Hoy me despertó temprano un coro de pájaros con sus trinos, gorjeos y conversaciones. Sus melodías eran sonoras y alegres y resonaban en el aire; era el sonido envolvente de la naturaleza. A principios de la década de los noventa, estaba acampando con varios amigos en unos bosques próximos cerca de Mostar, la ciudad de seiscientos años de antigüedad tan mencionada en las noticias durante la guerra entre las repúblicas desgajadas de la antigua Yugoslavia.
Las notas de los pájaros subieron en tono y volumen, para desvanecerse luego y quedar casi en un susurro para nuevamente ir en crescendo y sonar triunfantes y llenas de entusiasmo y alegría. Las dificultades que afrontaba este país tan dividido eran lo que menos preocupaba a los pajarillos. Casi quince años después de terminada oficialmente la guerra, los católicos croatas, los musulmanes bosnios y los ortodoxos serbios todavía están aprendiendo a convivir en las mismas ciudades, trabajar en armonía y perdonar.
Salí a pasear junto al río y observé el paisaje: la carretera estaba llena de baches, había bancos sin asiento; un puente semidestruido, un pequeño café sin puertas ni vidrio en las ventanas, los arriates invadidos de malas hierbas. Me recuerdo a mí misma que no debo pisar la hierba. ¡Puede haber minas! Por unos momentos me olvidé de los pájaros. ¿Por qué sucedió eso? ¿Quién fue el responsable de tal desastre?

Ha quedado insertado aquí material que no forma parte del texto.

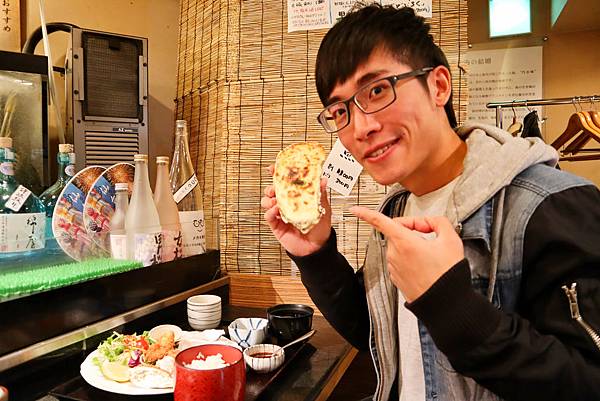 I want to click on fish tank, so click(25, 117). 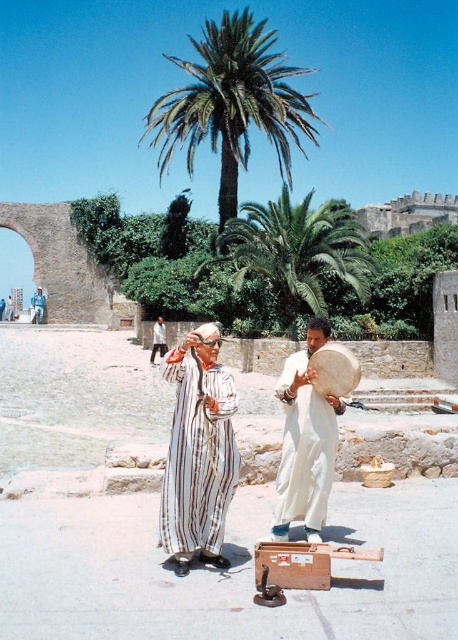 You are standing at the point labeled as point (174, 426) in the image. If you want to move 5 meters towards the direction of the snake charmer, will you be able to reach the snake charmer?

The distance between the point (174, 426) and the viewer is 8.43 meters. Moving 5 meters towards the snake charmer from the point would leave you 3.43 meters away from the viewer, so yes, you can reach the snake charmer.

You are standing on the street and want to take a photo of the green leafy palm tree at upper center. Where should you look to capture it in your camera viewfinder?

You should look towards the upper center at point coordinates approximately 0.163 on the x axis and 0.507 on the y axis to capture the green leafy palm tree at upper center in your camera viewfinder.

You are a tourist standing in front of the performers and want to take a photo of the green leafy palm tree at upper center and the white striped robe at center. To get both in the frame, should you pan your camera to the left or right?

The green leafy palm tree at upper center is to the right of the white striped robe at center, so to include both in the frame, you should pan your camera to the right. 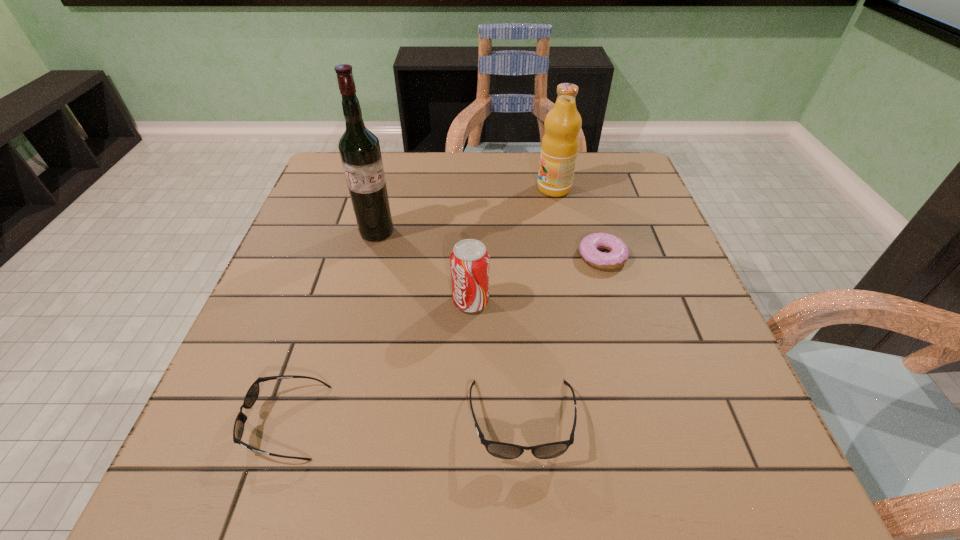 Find the location of a particular element. The width and height of the screenshot is (960, 540). the fifth tallest object is located at coordinates 252,394.

The image size is (960, 540). I want to click on the left sunglasses, so click(x=252, y=394).

This screenshot has width=960, height=540. I want to click on the taller sunglasses, so click(x=501, y=450).

This screenshot has height=540, width=960. In order to click on the right sunglasses in this screenshot , I will do `click(501, 450)`.

Find the location of a particular element. The image size is (960, 540). the tallest object is located at coordinates (359, 148).

Locate an element on the screen. the farthest object is located at coordinates (560, 143).

Where is `the fifth shortest object`? the fifth shortest object is located at coordinates (560, 143).

Where is `the third tallest object`? This screenshot has width=960, height=540. the third tallest object is located at coordinates (469, 260).

The width and height of the screenshot is (960, 540). Find the location of `soda can`. soda can is located at coordinates (469, 260).

Find the location of a particular element. doughnut is located at coordinates (x=618, y=254). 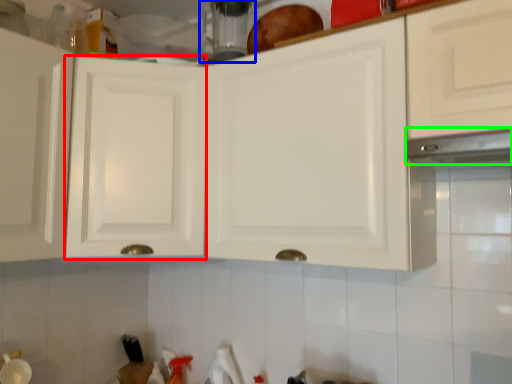 Question: Which object is positioned farthest from cabinetry (highlighted by a red box)? Select from appliance (highlighted by a blue box) and exhaust hood (highlighted by a green box).

Choices:
 (A) appliance
 (B) exhaust hood

Answer: (B) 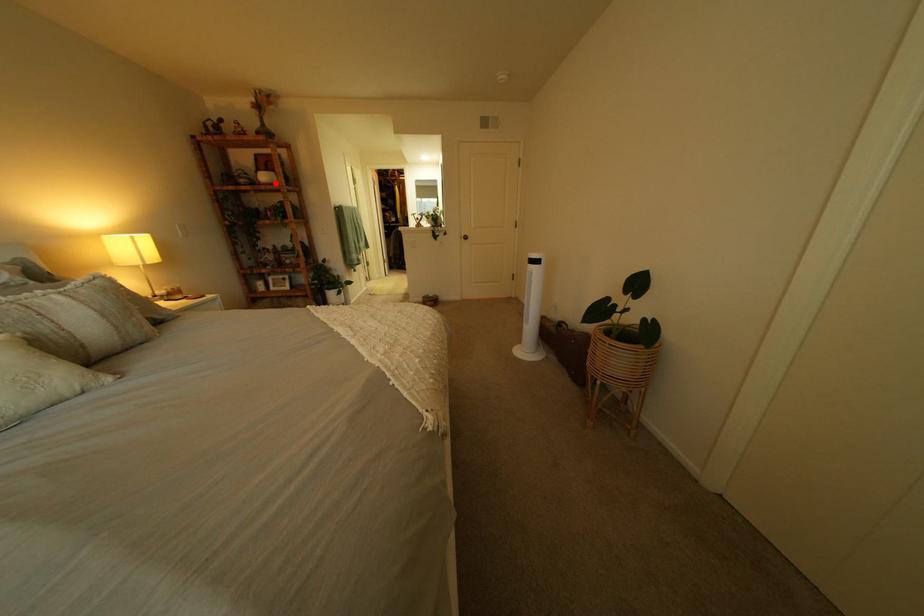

Mientras me acercaba a las ruinas tambaleantes del puente, observé un pájaro en una de las barandas. ¿Se acordaría el pájaro? ¿Habría visto a alguien morir en aquel lugar? ¿Habría oído los disparos?

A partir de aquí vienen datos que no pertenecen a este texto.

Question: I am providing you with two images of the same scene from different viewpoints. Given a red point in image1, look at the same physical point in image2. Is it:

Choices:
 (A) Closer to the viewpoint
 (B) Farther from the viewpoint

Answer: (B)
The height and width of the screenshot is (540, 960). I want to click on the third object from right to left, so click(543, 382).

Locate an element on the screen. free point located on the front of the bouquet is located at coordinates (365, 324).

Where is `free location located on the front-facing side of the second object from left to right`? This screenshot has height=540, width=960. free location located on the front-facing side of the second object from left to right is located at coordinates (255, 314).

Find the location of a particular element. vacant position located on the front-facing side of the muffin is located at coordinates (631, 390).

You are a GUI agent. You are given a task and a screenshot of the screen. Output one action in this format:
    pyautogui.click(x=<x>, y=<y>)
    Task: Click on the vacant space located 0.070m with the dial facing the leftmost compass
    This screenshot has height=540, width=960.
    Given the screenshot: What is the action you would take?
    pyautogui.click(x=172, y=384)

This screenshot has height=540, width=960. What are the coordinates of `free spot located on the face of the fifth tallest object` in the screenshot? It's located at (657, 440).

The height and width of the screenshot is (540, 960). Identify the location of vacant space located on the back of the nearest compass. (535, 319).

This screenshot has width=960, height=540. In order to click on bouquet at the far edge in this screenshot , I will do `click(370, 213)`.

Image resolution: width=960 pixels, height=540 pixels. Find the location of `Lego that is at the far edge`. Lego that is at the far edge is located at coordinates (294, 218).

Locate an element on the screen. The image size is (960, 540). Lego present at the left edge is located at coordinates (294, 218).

Entonces el pájaro se puso a cantar, y olvidé esos interrogantes. Su cuerpecito se estremecía mientras cantaba con todas sus fuerzas. Parecía cantar con toda su alma. Sonaba con tal fuerza y convicción que me dieron deseos de cantar. Parecía que cantaba al sol naciente, al nuevo día, al cielo azul, a una nueva jornada llena de esperanza, a las flores, al apacible bosque, a las aguas frescas que corren relucientes y lavan y se llevan lo caduco. El pájaro no pensaba en la impresión que causaría su actuación. Se limitaba a cantar con todo su ser.

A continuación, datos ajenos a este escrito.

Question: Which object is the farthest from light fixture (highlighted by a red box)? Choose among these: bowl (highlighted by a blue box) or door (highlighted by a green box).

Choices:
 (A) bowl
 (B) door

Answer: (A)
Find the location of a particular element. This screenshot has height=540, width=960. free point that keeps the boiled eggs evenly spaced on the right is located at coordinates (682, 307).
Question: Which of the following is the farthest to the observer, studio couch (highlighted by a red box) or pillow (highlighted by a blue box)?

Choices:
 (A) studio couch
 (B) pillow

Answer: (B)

No sé cuánto tiempo me quedé sentada observándolo, pero me olvidé de todo lo demás. Escuché y canté con él. Canté a la libertad que sentía surgir en mí, a las nuevas posibilidades, a nuevas formas de mirar la vida, a un nuevo día rebosante de esperanza, a la belleza de la creación y sobre su gentil Creador, al gran amor que lava los errores del pasado. Fue una sensación grata y liberadora.
Olvidémonos de las diferencias étnicas. Olvidémonos de las relaciones interrumpidas. Olvidémonos de los errores de quien jamás pidió perdón. Aprendamos de las aves. ¡Cantemos con todo nuestro ser y todas nuestras fuerzas!